Previously, I described another view of Rust's lifetime which is dual to the traditional one in

Another view of Rust's lifetime

Today, let's try to make it a concrete algorithm demo based on Polonius. To formally and clearly describe the core rules of the algorithm, I want to use a special DSL which is drived from Datalog:

Meta-language

The lanugage we use to describe rules has only 2 basic components:

Atomic entity

If a entity derives itself, we call it atomic entity (usually they are the input of the algorithm). For instance:

reachable (a : A) (b : B)

We can also view this entity as a type:

reachable : A -> B -> Input

We use a spectial kind Input to imply that the entity is atomic.

Derived entity

This kind of entities can be derived from others (even recursively!):

path : P -> P -> Type

trans : path a b -> path b c -> path a c

Here trans serves as a deriving rule.

Materials

Before demonstrating the whole algorithm, we firstly prepare some materials to cook.

$G$ the CFG

As in the traditional algorithm, we need the Control Flow Graph(CFG), denoted $G$, to help us trace program and memory flow.

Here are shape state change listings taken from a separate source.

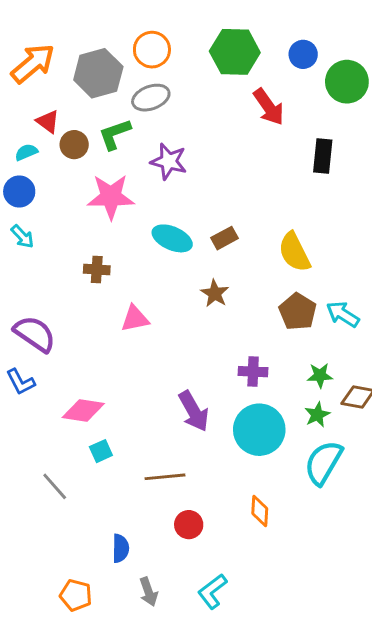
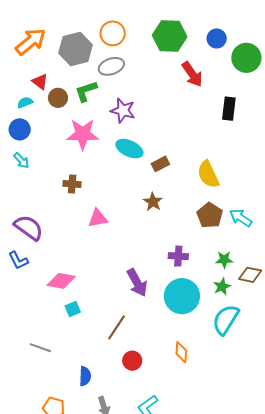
cyan ellipse: (172, 238) -> (129, 149), moved
brown line: (165, 477) -> (117, 327), turned -52
gray line: (55, 486) -> (40, 348), moved, turned -30

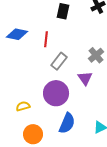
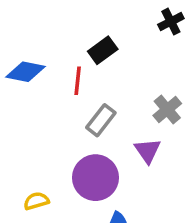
black rectangle: (63, 11) -> (103, 50), moved, turned 42

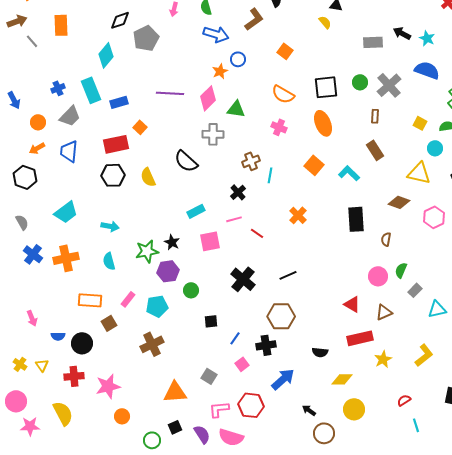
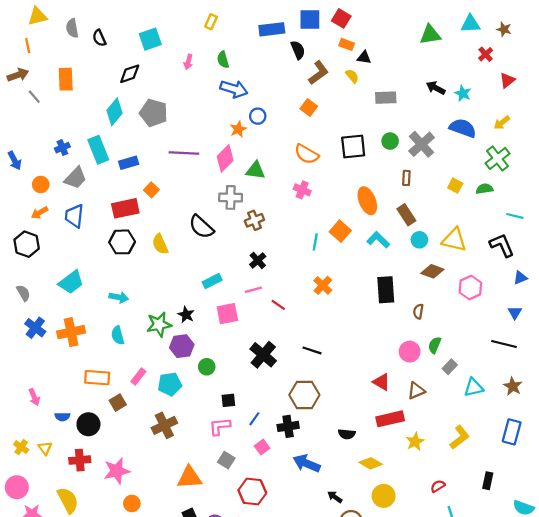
brown L-shape: (254, 19) -> (318, 73), moved
gray pentagon: (146, 38) -> (154, 113), moved, turned -30
gray rectangle: (373, 42) -> (386, 98), moved
orange ellipse: (323, 123) -> (367, 201), moved
cyan circle: (435, 148) -> (419, 240), moved
brown cross: (251, 161) -> (254, 220), moved
cyan line: (270, 175) -> (315, 242), moved
black line: (288, 275) -> (312, 350), turned 42
blue arrow: (283, 379) -> (307, 463), turned -115
yellow diamond: (342, 379) -> (371, 463), turned 30
red hexagon: (251, 405) -> (252, 492), moved
pink L-shape: (219, 409) -> (220, 426), moved

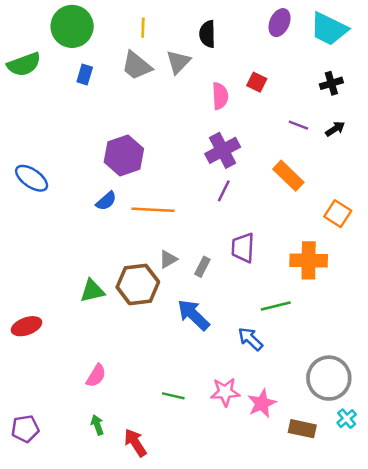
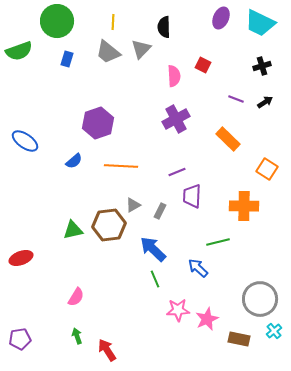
purple line: (224, 191) -> (177, 172), moved, turned 42
blue semicircle: (106, 201) -> (74, 161), moved
green line: (173, 396) -> (155, 279), moved, turned 54

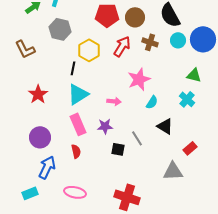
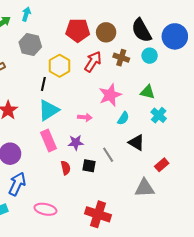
blue circle: (203, 39) -> (175, 36), moved
green triangle: (194, 75) -> (148, 92), moved
red semicircle: (76, 151) -> (66, 168), moved

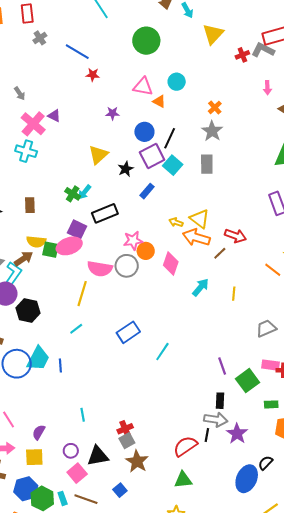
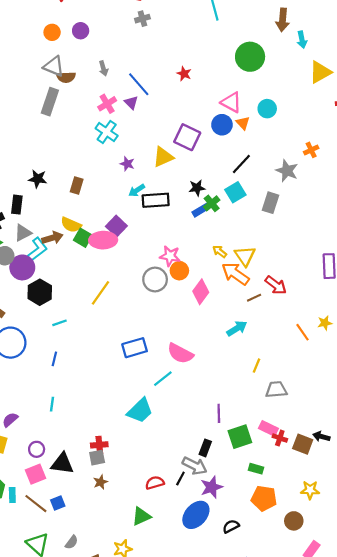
blue line: (77, 52) -> (139, 84), moved
orange cross: (215, 107) -> (311, 150), moved
purple star: (112, 113) -> (127, 164), moved
pink cross: (33, 124) -> (107, 104), size x0.7
gray star: (212, 131) -> (287, 171), turned -30
blue circle: (144, 132) -> (222, 125), moved
cyan cross: (26, 151) -> (107, 132), moved
purple square: (152, 156) -> (187, 137), moved, turned 35
black star: (126, 169) -> (197, 188), moved
green cross: (73, 194) -> (212, 203), moved
black rectangle: (105, 213) -> (156, 200), moved
pink semicircle: (100, 269) -> (180, 353), moved
cyan arrow: (201, 287) -> (237, 328), moved
yellow line: (234, 294) -> (256, 366), moved
cyan line: (76, 329) -> (59, 323), moved
cyan trapezoid: (38, 359) -> (140, 411), moved
cyan line: (83, 415) -> (52, 404), moved
red semicircle: (185, 446) -> (155, 483), size x0.7
brown star: (137, 461) -> (100, 482), size x0.6
blue ellipse: (247, 479) -> (196, 515), moved
green triangle: (183, 480) -> (141, 516), turned -36
blue square: (120, 490) -> (58, 503), moved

The CFG comprises set of MIR Point, denoted $P$ and control flow edges between points $E$. To get the source and destination of one edge, we have two functions:

source : E -> P
dest : E -> P

Since we are working on the meta-language, we say edge e exists by:

edge : (source e) -> (dest e) -> Input

Normally, we denote one edge as edge a b by its end points.

$R$ the Regions

Region is the core concept of the borrow checker. Then what do we mean by a region? Let's consider how to assemble references and memory locations in Rust! Basically, we use product type, or, if you like, structs:

struct Region<'a, 'b> {
    a: &'a A,
    b: &'b B,
}

Similarly, We just define regions as products of references. However, as we want to be more specific here, we call referred references loans:

Regions are sets of loans.

Moreover, since regions can be viewed as sets, we then have subset relations which is explored in the next section.

$L$ the Loans

In the previous part, we used loans to define regions. Loans can be viewed as any borrow sites.

For example:

let x = vec![1, 2];

let p: &'a i32 = if random() {
    &x[0] // Loan L0
} else {
    &x[1] // Loan L1
};

Here, the region 'a would correspond to the set {L0, L1}, since it may refer to data produced by the loan L0, but it may also refer to data from the loan L1.

Relations

Injection

We mentioned that regions can form subset relations. But we can say more general here by defining relation structures between regions at the same point.

in : P -> R -> R -> Type

To simplify the notation a little, we denote a in b at p just as in p a b.

trans       : a in b at p -> b in c at p -> a in c at p
follow_edge : a in b at p -> edge p q -> a in b at q

Also, we have some input injection relations:

base_in : P -> R -> R -> Input

and one more rule:

atom : base_in p a b -> a in b at p

Liveness

a region 'a is live at some point P if some reference with type &'a i32 may be dereferenced later:

region_live_at : R -> P -> Input

We also talk about liveness of loans:

loan_live_at : L -> P -> Type

derive_loan_live : region_live_at r p -> require r l p -> loan_live_at l p

What's require here?

Requirement

require R L P means:

If the terms of the loan L are violated at the point P, then the region R is invalidated.

Formally:

require : R -> L -> P -> Type

and rules:

from_loan     : loan r l p -> require r l p
follow_subset : require r' l p -> r' in r at p -> require r l p
follow_cfg    : require r l p -> edge p q -> require r l q

Invalidation

And now finally we can define what a borrow check error is. Before that, We need to define an input invalidates(P, L), which indicates that some access or action at the point P invalidates the terms of the loan L:

invalidate : P -> L -> Input

Errors

Finally

error : P -> Type

detect_error : exists l. invalidate p l -> loan_live_at l p -> error p 

Refinement

The core algorithm is rather coarse. We need refinements to handle reassignment and reborrow problems.